Se trata, en este caso, de unos ciudadanos argentinos cuyos antepasados emigraron desde la villa al continente americano a principios del pasado siglo XX, en 1907, para ser exactos.

El alcalde de Los Barrios, Miguel Alconchel, acompañado de la concejal delegada responsable del Área Económica y Recursos Humanos, Isabel Calvente, ha recibido en su despacho la visita de familiares descendientes de vecinos y vecinas de Los Barrios originarios del antiguo poblado de Cucarrete, actualmente residentes en Sudamérica.

Este reencuentro con sus raíces de estos descendientes de cucarreteños ha sido posible gracias a las nuevas tecnologías y a las facilidades de contacto y comunicación que proporcionan las redes sociales.

Concretamente, ha sido a través de la página de Facebook de la Asociación ‘Aldea de Cucarrete’ como estas personas han podido cumplir con su ilusión de conocer la tierra en la que nacieron y se criaron sus abuelos, bisabuelos y tatarabuelos, al igual que lo han hecho otras personas descendientes también de cucarreteños que viven en diferentes puntos de la geografía española o fuera de España.

Estos ciudadanos argentinos descendientes de cucarreteños estuvieron representados por Susana Miranda, profesora de Filosofía y Letras de la Universidad de Buenos Aires, quien tenía conocimiento de la procedencia de sus antepasados y deseaba visitar su lugar de origen, para lo que contactó con la Asociación ‘Aldea de Cucarrete’.

La cita contó con la presencia también del presidente de este colectivo, Juan Miguel Rojas.

Cucarrete es el nombre de un poblado que estuvo situado a las afueras del municipio barreño, en pleno corazón del Parque de Los Alcornocales.
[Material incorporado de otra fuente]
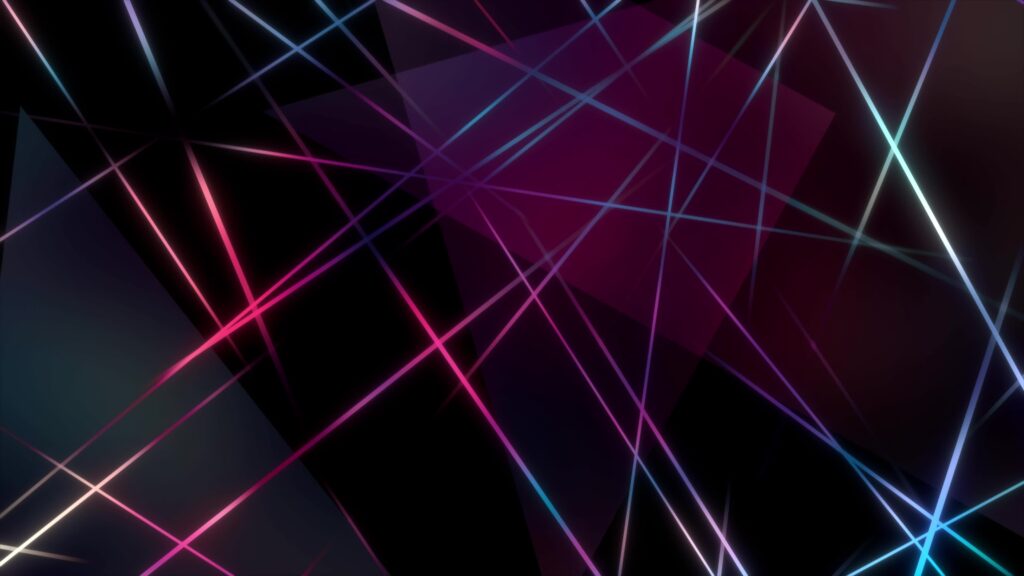 The image size is (1024, 576). Find the location of `light`. light is located at coordinates (445, 348). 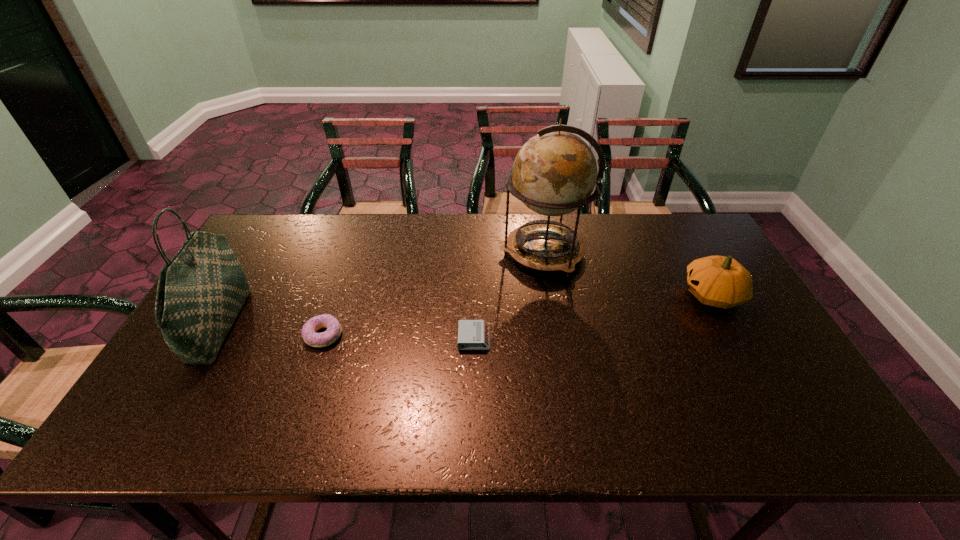 This screenshot has height=540, width=960. What are the coordinates of `empty location between the third object from right to left and the globe` in the screenshot? It's located at (509, 295).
Fue fundado a principios del siglo XVIII por familias provenientes de San Roque, Gibraltar y de la serranía de Ronda.

Estuvo conformado por unas cincuenta viviendas rurales, de las que en la actualidad solo uno queda en pie porque las demás terminaron siendo demolidas a principios de los años 70 del pasado siglo.

En octubre de 2014 se celebraron unas primeras jornadas para rescatar del olvido la historia de la aldea y desde entonces, cada año, se celebran la subida y el encuentro de convivencia en el que participan centenares de personas, algunas de ellas nacidas y criadas allí, más sus familiares y descendientes.